Paper SS2+NC-ThM12
Ligand-Spacer Controlled Size Selectivity of Gold Nanoclusters and the Effect of the Ligand on Cluster Geometry and Electronic Structure

Thursday, October 23, 2008, 11:40 am, Room 208

We have carried¹ out calculations based on the density functional theory in the projector augmented wave scheme (PAW) and the pseudopotential approach, to examine the effect of the size of the diphosphine ligand spacers on the stability of Au clusters containing 8 and 11 atoms, through evaluations of the cluster total energy and proper correction of spurious interactions between charged supercells.
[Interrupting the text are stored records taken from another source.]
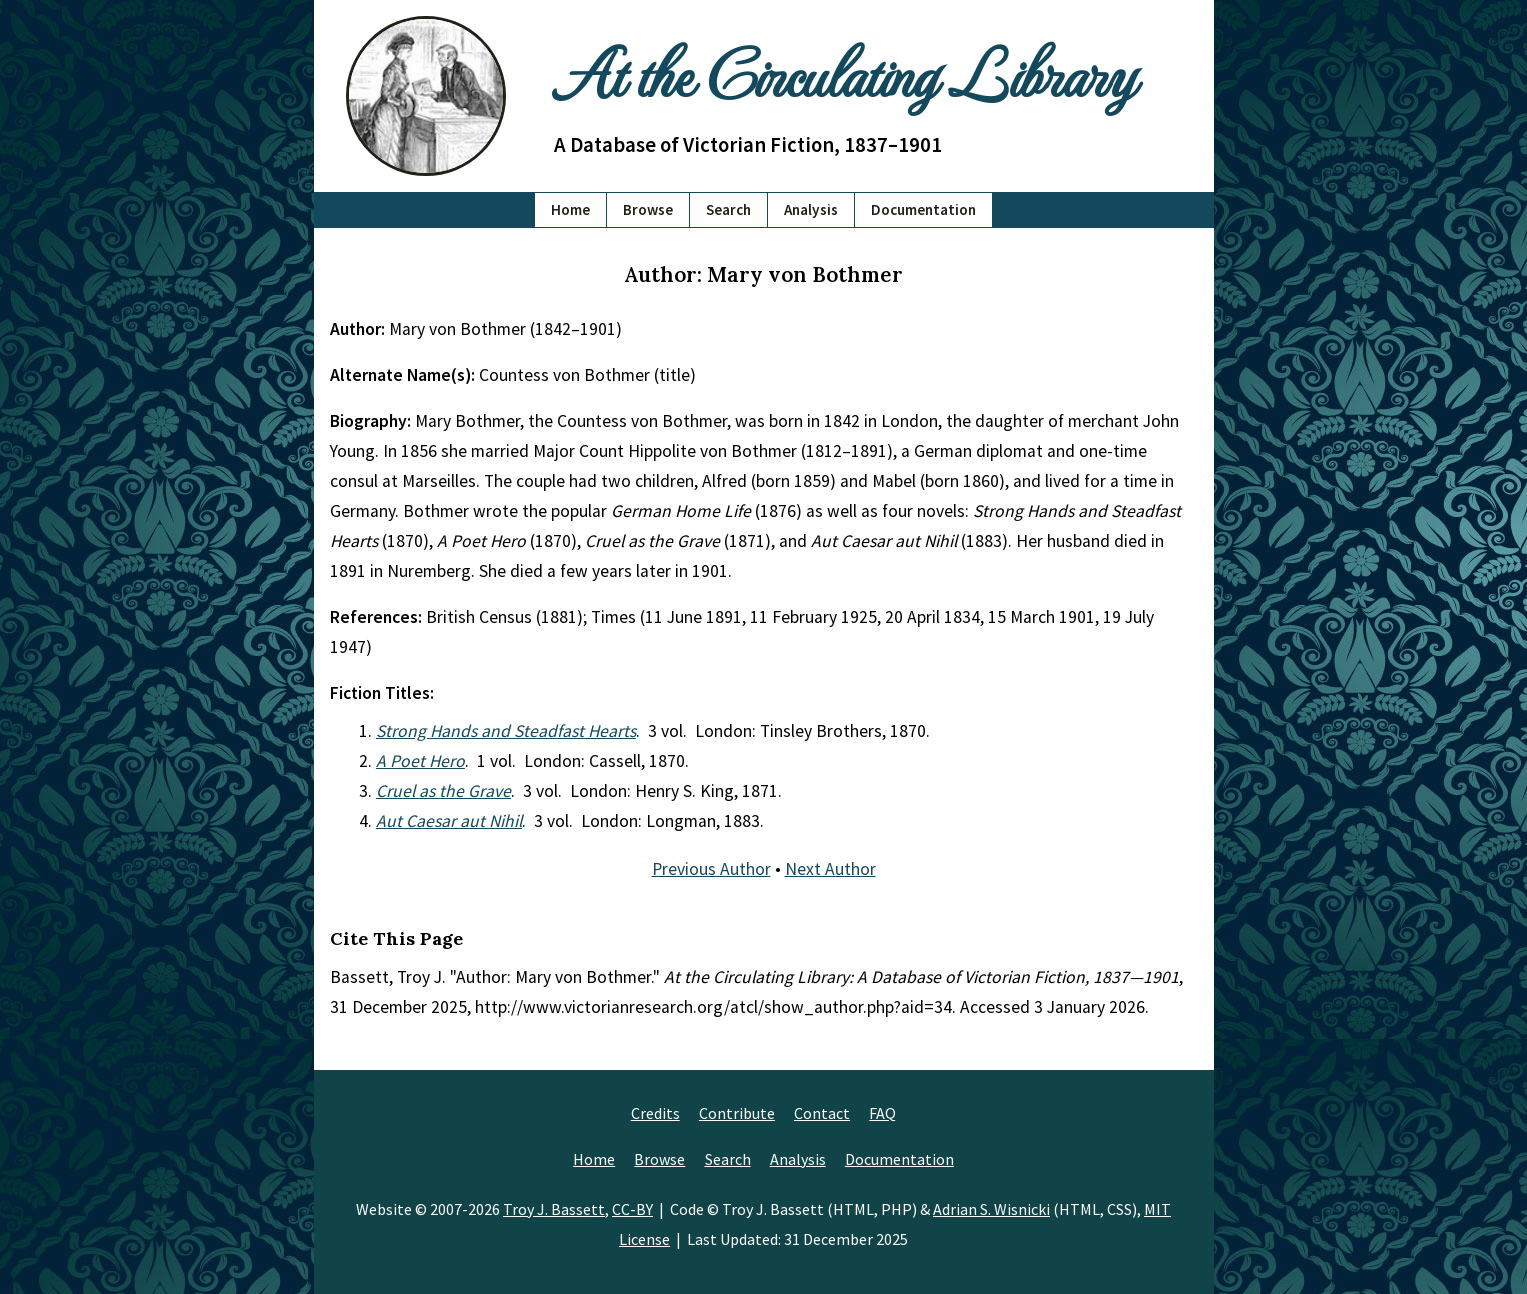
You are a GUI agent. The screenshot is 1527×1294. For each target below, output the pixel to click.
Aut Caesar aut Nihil (449, 821)
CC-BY (632, 1209)
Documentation (923, 209)
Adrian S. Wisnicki (991, 1209)
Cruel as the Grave (443, 791)
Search (728, 209)
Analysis (811, 209)
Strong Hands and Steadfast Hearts (506, 731)
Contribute (737, 1113)
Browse (648, 209)
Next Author (830, 869)
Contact (822, 1113)
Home (570, 209)
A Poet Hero (420, 761)
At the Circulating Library (844, 71)
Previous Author (711, 869)
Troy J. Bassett (554, 1209)
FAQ (882, 1113)
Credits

We find that Au11+3 is indeed preferred by ligand L3 rather than L5, while Au8+5 is preferred by L5 rather than L3, in agreement with experimental data.² The size selectivity induced by the ligand is found to be a purely electronic effect via coupling of the d-band of Au and p-band of the ligand. We have also examined the effect of the ligand on the geometric and electronic structure of Au clusters. For Au13, for example, we find bare cluster to form a flat flake, in agreement with previous theoretical calculations. On the other hand, Au13 cluster covered with ligands of phosphine (PH3) forms a stable spherical structure (icosahedron), in agreement with experimental findings,² which is 0.08 eV lower in energy as compared to the flat-flake complex. If the phosphine is replaced by H, the spherical structure is no longer stable, but it still maintains a 3 dimensional form, signifying the effect of the ligand in stabilization of the structure. We observe a narrow d-band for gold atoms in the flat-flake complex, while in the icosahedron structure the d-band is wider. We also find a stronger overlap between the p orbitals of the P atom with d orbitals of gold atoms in the icosahedron complex.

¹ Work supported in part by by NSF Grant CHE-0741423.
² M. Bertino et al. Jour. Phys. Chem. B Lett. 110, 21416 (2006).